Picasso and Jacqueline

Musée Picasso – Paris

“Everything you can imagine is real”

 – Pablo Picasso

 

Only a few blocks from our apartment is the Musee Picasso. Picasso’s personal collection was donated to the state in lieu of estate taxes and has been preserved and exhibited by the state since shortly after his death. A private mansion, Hotel Sale was an historic monument owned by the city of Paris and was chosen to house the collection.  

 

We arrive early to the big gates and get in the small cue. By opening time, the cue is considerably longer and we are happy to have timed our arrival well. The big heavy gates are finally thrown open and we are admitted into the central courtyard of this large mansion. The building itself is beautiful. It was only re-opened about six months ago after a lengthy five year renovation.  I feel so lucky that they got it all completed in time for my arrival! Inside we find a stunning central staircase. Big, wide, very old stairs that dip down into their well worn centre, lead us through several layers of incredible fascination; as we explore Pabs life.

 

Pablo Picasso has both fascinated and confused me as an artist. There seems to be a childlike naivety to some of his work that I think I may have misinterpreted as simplicity at one time. It is anything but simple. As we move through the Musee we see examples of his work throughout his life from beautifully rendered early classical pieces to his stunning periods of surrealism and cubism. I love the story that apparently an elderly Picasso when encountering a group of school children, remarked, “When I was as old as these children, I could draw like Raphael, but it took me a lifetime to learn to draw like them.”

 

The thing I have found with his visually lopsided, wonky, simplistic works, is that when I slow down and openly appreciate them it feels like he has found a way to cut away any pretense in his subject, cutting to the chase. His work is pure essence. It seems to me that over his career he has moved through classical training to trusting his true source energy, his soul. It feels like his portraits are more his expression of the subject’s soul than a rendering of their physical image, what he sensed and felt.

 

“Art is not the application of a canon of beauty but what the instinct and the brain can conceive beyond any canon. When we love a woman we don’t start measuring her limbs.” PP

 

I love that Picasso was not prepared to be bound by the conventions of his classical training. He chopped up paintings and put them together again in an an abstract way to challenge us the viewers to use our own minds to find the subject, to think.

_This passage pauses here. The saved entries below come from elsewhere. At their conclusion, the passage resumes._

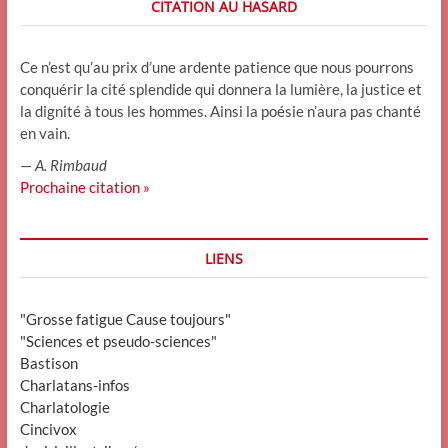
CITATION AU HASARD
Ce n’est qu’au prix d’une ardente patience que nous pourrons
conquérir la cité splendide qui donnera la lumière, la justice et
la dignité à tous les hommes. Ainsi la poésie n’aura pas chanté
en vain.
—
A. Rimbaud
Prochaine citation »
LIENS
"Grosse fatigue Cause toujours"
"Sciences et pseudo-sciences"
Bastison
Charlatans-infos
Charlatologie
Cincivox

He layered all kinds of materials into his collages.

 

I love this museum, there are so many very special little things. I am humbled when we find a little old chair with a palette set on top of it.  Little daubs of colour and a crusty old brush. It reminds me that wealth is not about money.

 

I feel so rich standing here surrounded by beauty. Beauty expressed with passion and I know that in his own way Picasso was deeply, richly, passionately wealthy.  He pushed all of the boundaries and I find his attitude so inspiring.

 

One of his quotes that sums it up for me ……

“Others have seen what is and asked why. I have seen what could be and asked why not.”